> SOURCE DATA:
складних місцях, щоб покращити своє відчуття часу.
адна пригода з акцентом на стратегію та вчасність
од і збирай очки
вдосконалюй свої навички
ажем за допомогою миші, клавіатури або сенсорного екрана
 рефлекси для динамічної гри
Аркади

> YOUR GOAL: Repeat exactly the lines above from the line that contains "вдосконалюй свої навички" through the end. Include both of these ends; leave out everything else.

> FINAL ANSWER:
вдосконалюй свої навички
ажем за допомогою миші, клавіатури або сенсорного екрана
 рефлекси для динамічної гри
Аркади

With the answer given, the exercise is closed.